PFW: A.F. VANDERVORST S/S 2015

I don’t know how weather flows where you live, but in the Southwest where I grew up, severe storms are a regular part of Spring, one that often challenges one’s ability to survive against mother nature. As dark, voluminous ensembles made their way down a fog-heavy runway, I couldn’t help but think back to those stormy nights, with lightening flashing and thunder rolling. This collection fits that atmosphere incredibly well from start to finish.

Working with extremely large swatches of severely (and permanently) wrinkled cloth, the husband-wife design duo of An and Filip Vandervorst give us a wind-strewn collection born of stormy nights and restless weather. One can almost feel the tension in structured pieces forever caught by the wind. Styles looking at times as though they were hastily thrown on in the dark provide an element of emotion and angst while more regal-feeling gowns summoned the power of ancient royalty.

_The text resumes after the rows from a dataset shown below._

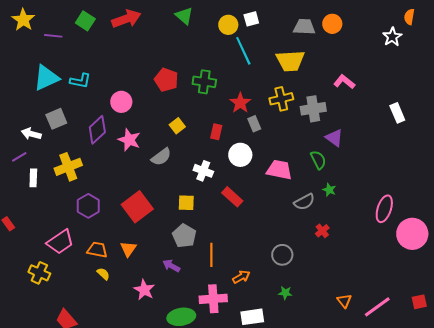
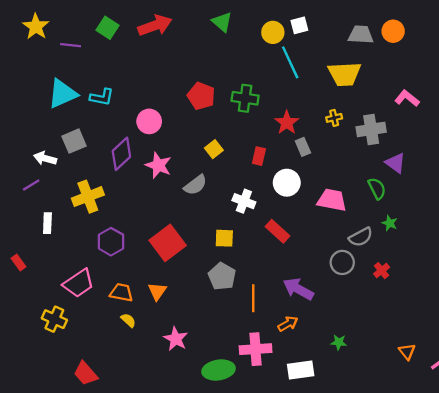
yellow cross: (281, 99) -> (334, 118), size x0.6
white rectangle: (33, 178) -> (47, 223), moved
gray circle: (282, 255) -> (342, 262), moved
purple arrow: (171, 266) -> (298, 289), moved, size x1.5

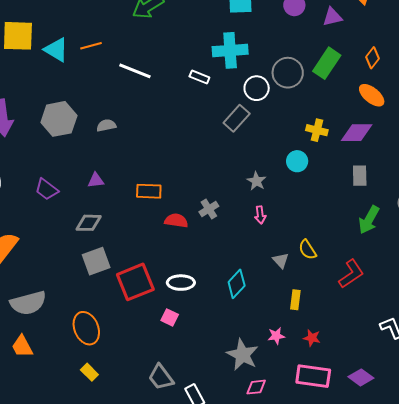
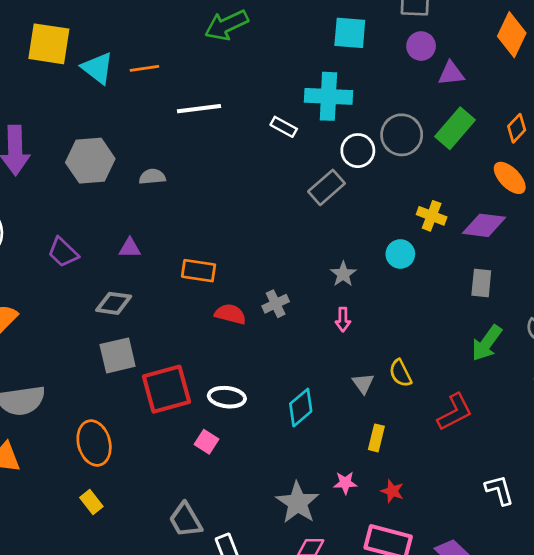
purple triangle: (332, 17) -> (451, 73), moved
white line: (135, 71) -> (199, 109), turned -36

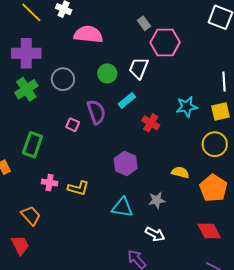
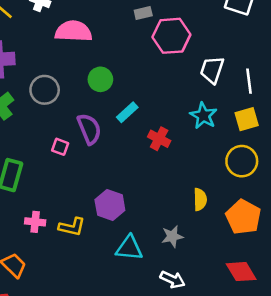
gray rectangle: (144, 23) -> (143, 13), turned -64
white trapezoid: (139, 68) -> (212, 70), moved
cyan star: (187, 107) -> (203, 116), turned -30
purple hexagon: (126, 164) -> (110, 205), moved
yellow semicircle: (180, 172) -> (200, 199), turned 78

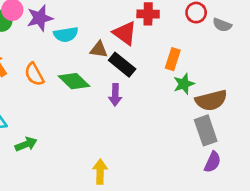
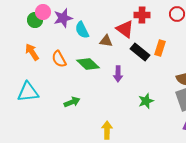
cyan semicircle: (66, 35) -> (82, 30), turned 72
black rectangle: (122, 65) -> (140, 52), moved
green star: (184, 84) -> (146, 101), moved
green arrow: (26, 144) -> (72, 102), moved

Sounds serious, doesn’t it? Then, perhaps just to break things up, the couple sends down a pilot’s jump suit in white with bright neon orange stripes, the kind of thing one might expect to see an emergency aid worker wearing. Read the stenciled print on the jumpsuit, though. It says, “Remove before flight.” There’s also something on there about flying body inspection. One really has to like it when the designers toss a little humor into the middle of such a serious collection.

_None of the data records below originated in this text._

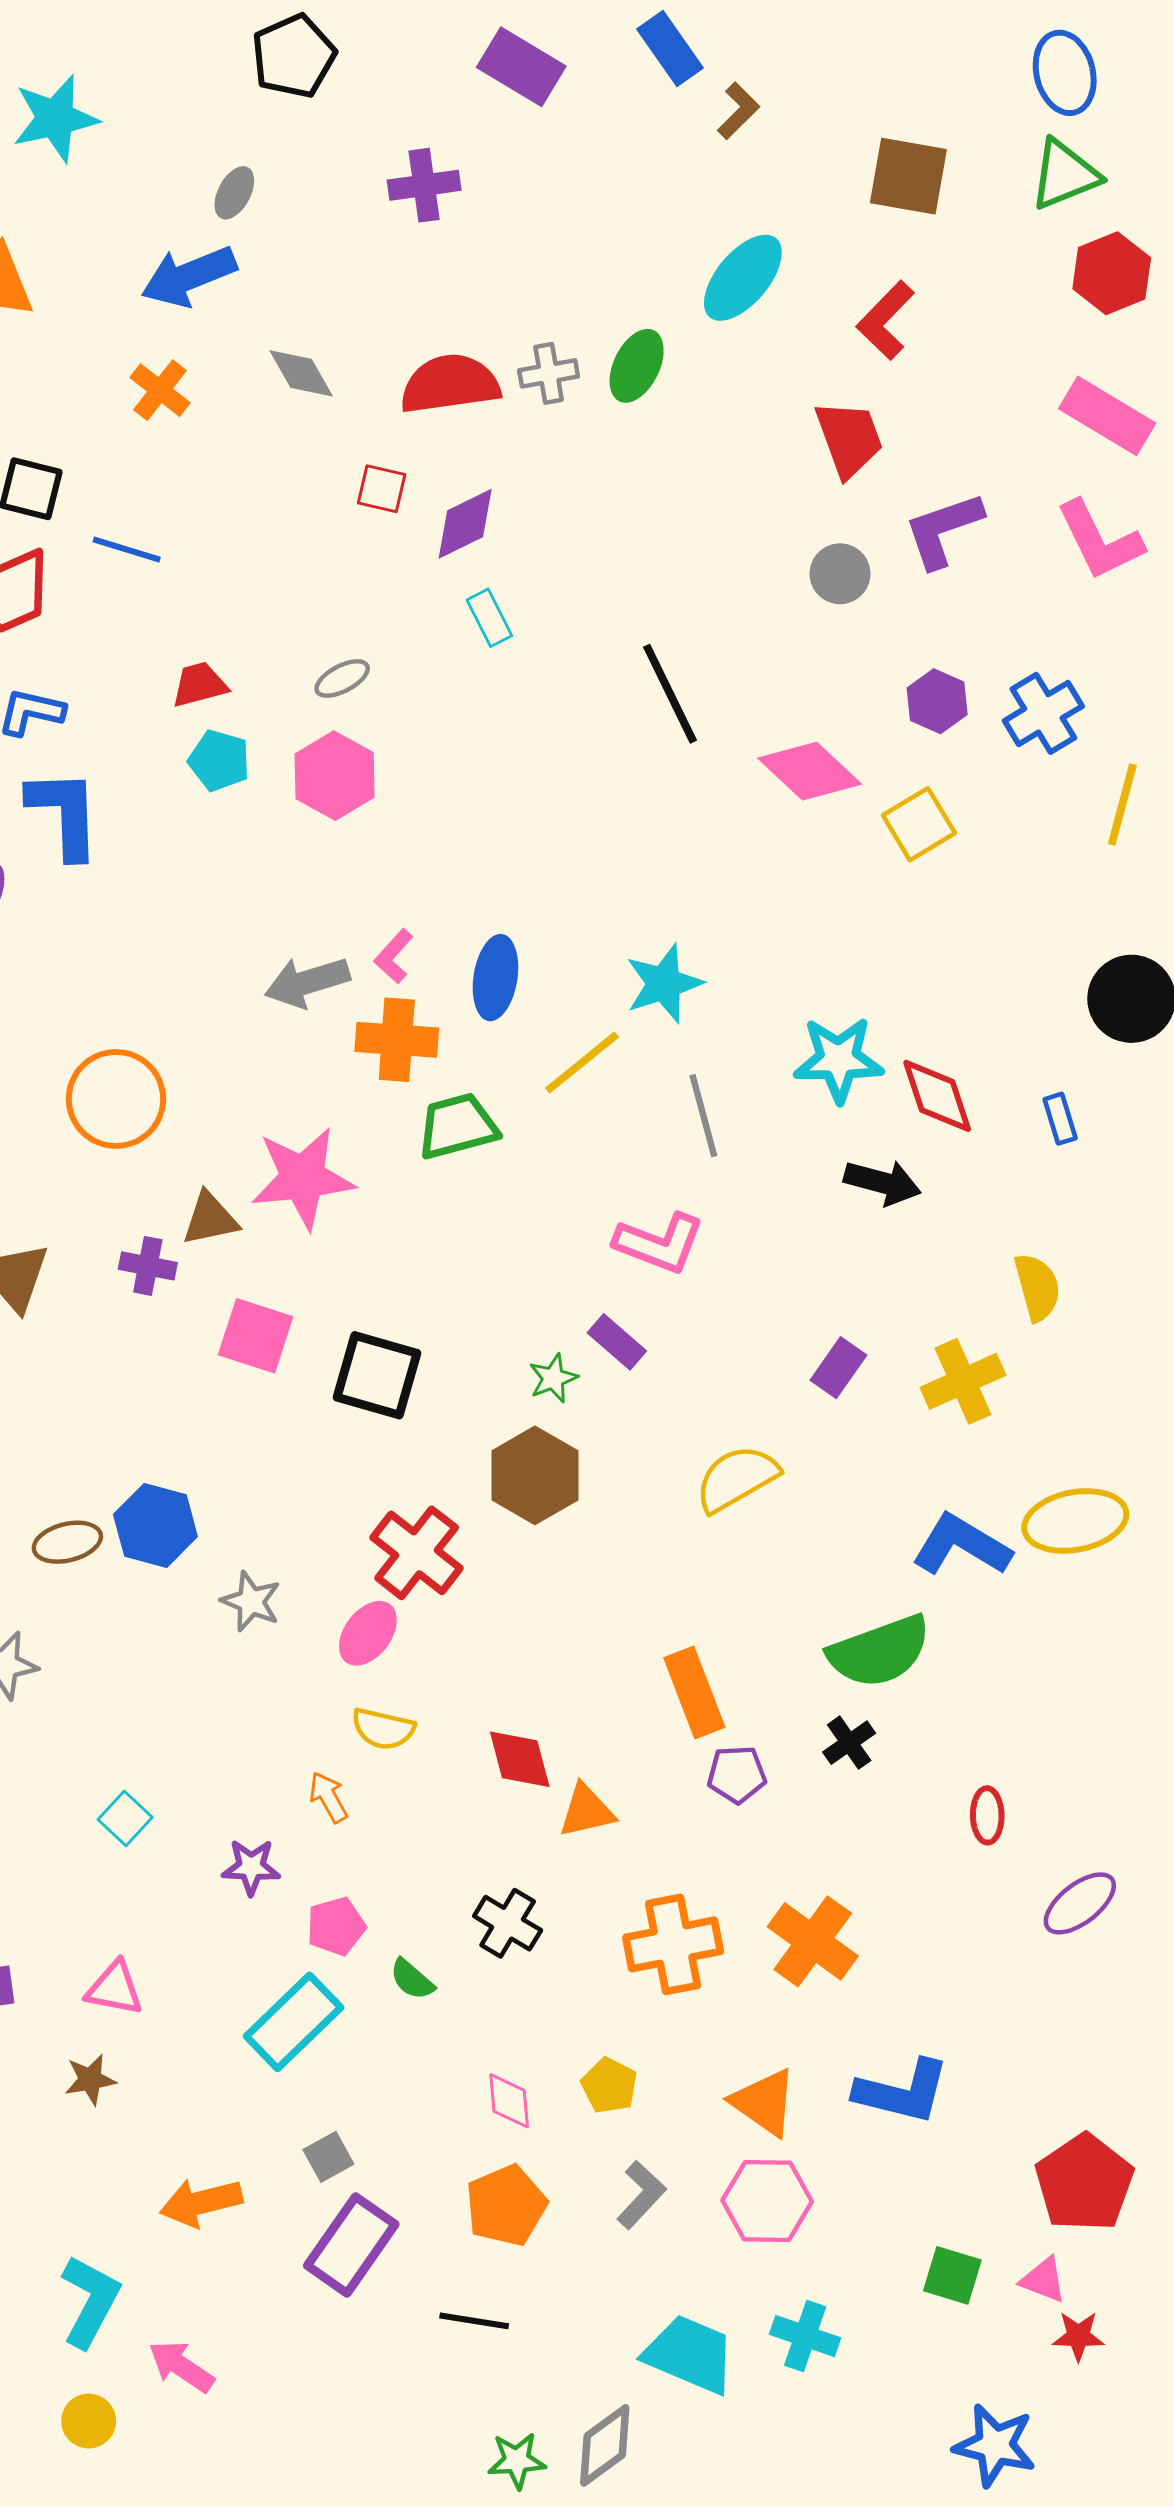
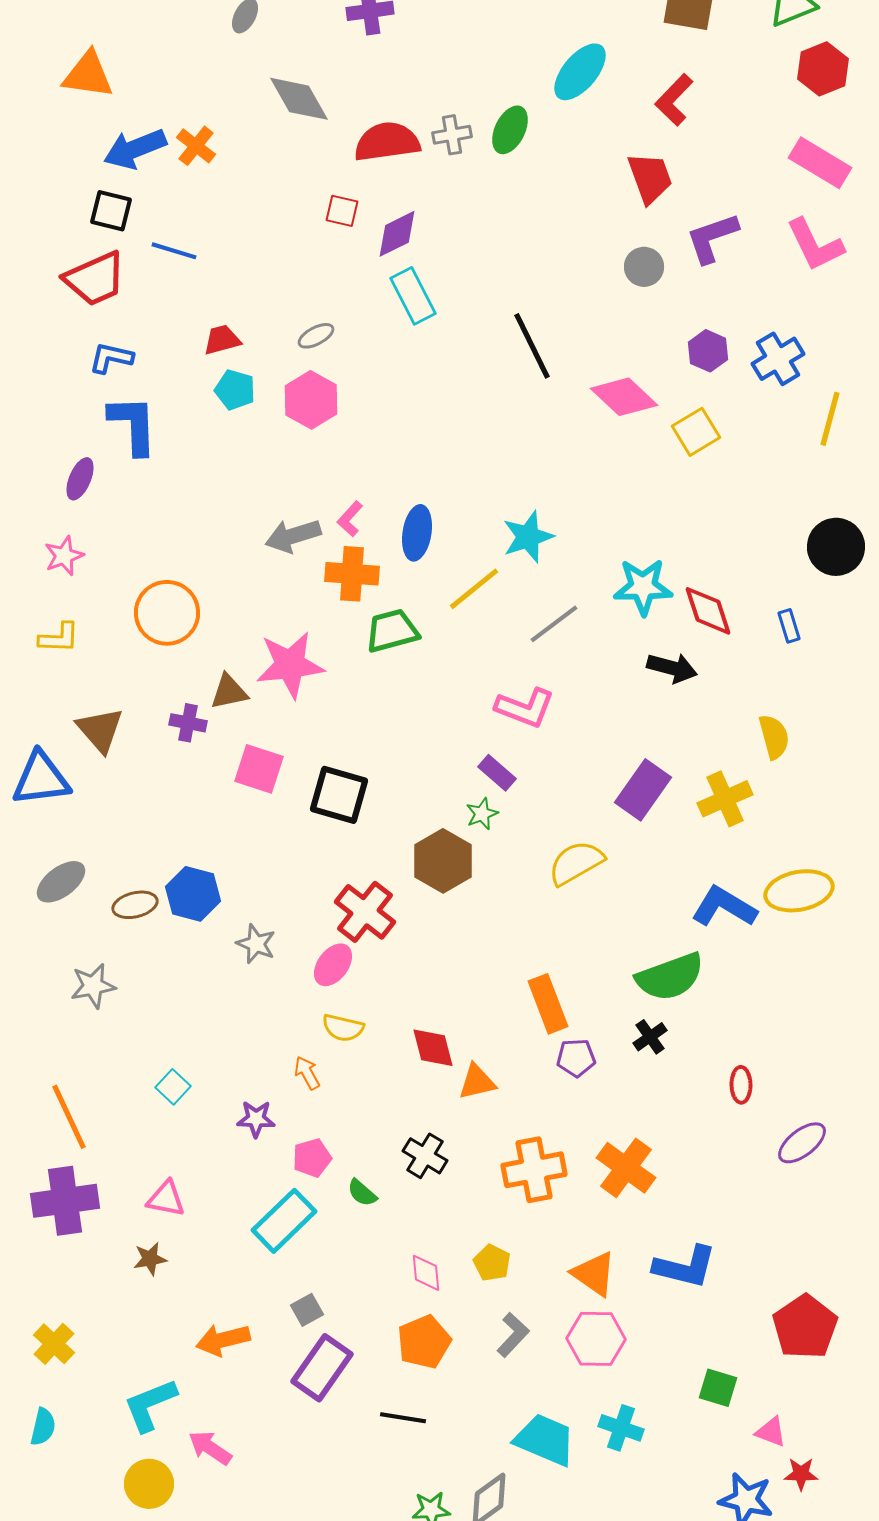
blue arrow: (189, 276) -> (135, 149), moved
gray diamond: (301, 373) -> (299, 99), moved, size x1.4
cyan rectangle: (489, 618) -> (413, 296), size x1.5
gray line: (703, 1116) -> (554, 624), turned 68
purple rectangle: (838, 1368) -> (643, 790), size x1.5
green star: (553, 1378) -> (482, 814), moved
pink triangle: (1043, 2280) -> (771, 1432), moved
cyan L-shape: (90, 2301) -> (150, 1405), turned -140
red star: (1078, 2336) -> (801, 1474), moved
yellow circle: (89, 2421) -> (149, 1484), size x1.4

Turning to a bold red, though, things get serious again. Long, loose jackets, often left open as the label tends to do, over loose pants and skirts with cargo pockets, bring back that feeling of one fleeing from the storm. Thigh-high boots that lace up the front add to the drama; the situation is obviously getting very intense and then …

Hold on, there’s something in your hair. It’s … a flower, or a weed, sort of. Just as the collection gets so black that the pieces look as though they might have been pulled from a fire (there’s actually a set of black fire gloves in the mix), floral treatments, not the blooming kind, but the feathery weed-like kind, start showing up in the model’s hair. I understand the reference of storm refugees having debris lodged in their locks, but when the grass grew so long that it looked like helicopter blade on the model’s head I had no choice but to burst out laughing. For all the seriousness built into the clothes, the hair treatments were just hilarious.

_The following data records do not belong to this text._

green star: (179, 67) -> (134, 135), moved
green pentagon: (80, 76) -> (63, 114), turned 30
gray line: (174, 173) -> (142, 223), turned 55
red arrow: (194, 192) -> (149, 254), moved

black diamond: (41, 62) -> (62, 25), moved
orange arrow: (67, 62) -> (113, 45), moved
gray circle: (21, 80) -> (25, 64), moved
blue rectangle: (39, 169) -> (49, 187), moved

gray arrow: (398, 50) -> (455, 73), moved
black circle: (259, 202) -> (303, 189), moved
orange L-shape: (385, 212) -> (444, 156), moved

These loose, casual, and pre-winkled clothes are perfect for so many people. They never need ironing; just pick ’em off the floor when you need them (presumably clean, of course). I rather doubt the monochrome looks come with their own “sturm and drang,” but perhaps these could be just the thing for one to generate such emotion on their own. These are very well designed, well stitched, and storm-worthy clothes.

Just be careful to avoid lightening. No clothes can save you from the lightening.